Этим древним питерским анекдотом и напутствовал меня Генделев, когда за неимением Зимнего дворца мы обошлись тахана мерказит, то есть центральным автовокзалом, откуда первым автобусом я уехал на север, в Цфат, где жил у брата. Автобус был набит солдатами, и солдаты были молчаливы. Вчера Саддам Хусейн оккупировал Кувейт, и в Израиле пахло очередной войной. Ракетные бомбардировки начались позднее.

За два часа пересекаешь в длину полстраны. Автобус полез в горы. Водитель в кипе крутил серпантины наизусть. Маленький древний Цфат спасался наверху. От Сирии и Ливана это расстояние гаубичного плевка.

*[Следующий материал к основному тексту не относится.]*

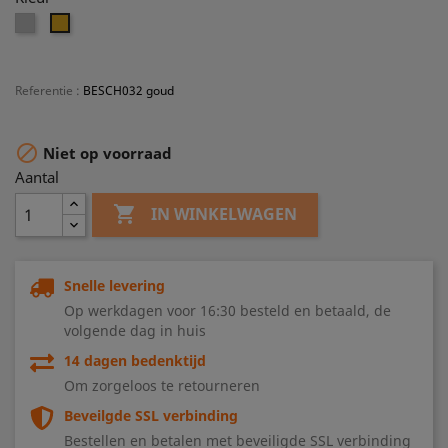
Zilver
Goud
Referentie
:
BESCH032 goud

Niet op voorraad
Aantal

IN WINKELWAGEN
Snelle levering
Op werkdagen voor 16:30 besteld en betaald, de
volgende dag in huis
14 dagen bedenktijd
Om zorgeloos te retourneren
Beveilgde SSL verbinding
Bestellen en betalen met beveiligde SSL verbinding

Я отоспался днем, а вечером пришел из госпиталя брат, и мы отправились посидеть и выпить кофе на Ерушалаимскую. Это единственное место в мире. Ни Дизенгоф, ни Ундер ден Линден, ни Бродвей, ни Пиккадили – нет подобных. Недолгая пешеходка вымощена розоватым галилейским камнем. С темнотой и звездами зажигаются фонари у столиков и навесов, светятся нараспашку лавки и кафе, чередуя негромкую музыку, и все приветствуют, потому что знакомы и сошлись судьбами. Раскаленные за день сосновые посадки на склонах снизу отдают смолистое тепло в остывающий горный воздух. Рубеж Святой Земли, ветхозаветная твердыня художников и богословов: уют и вершина.

– Вали-ка ты отсюда, – озаботился брат.

– Куда? – махнул я.

– Домой.

– Где-с?

– Здесь сейчас поддерг.

– Умирать – так хоть за дело.

– Успокойся. Необученного не возьмут.

– Старший офицер батареи.

– Не смеши. Война кончится быстрее твоей переподготовки. Тут свой масштаб.

А ночью из окна различимо далеко внизу Тивериадское озеро, по контуру берега световая россыпь Тверии, и огоньки Капернаума, где впервые Христос явился рыбарям. Тищину колеблют приливы приглушенного стрекотанья: патрульный вертолет обходит локаторные и ракетные точки ПВО на соседних высотах.

Радио каждые полчаса прерывало еврейские песни последними известиями. Их завершал обзор культуры. «В Нью-Йорке в возрасте сорока девяти лет скончался от сердечного приступа русский писатель Сергей Довлатов».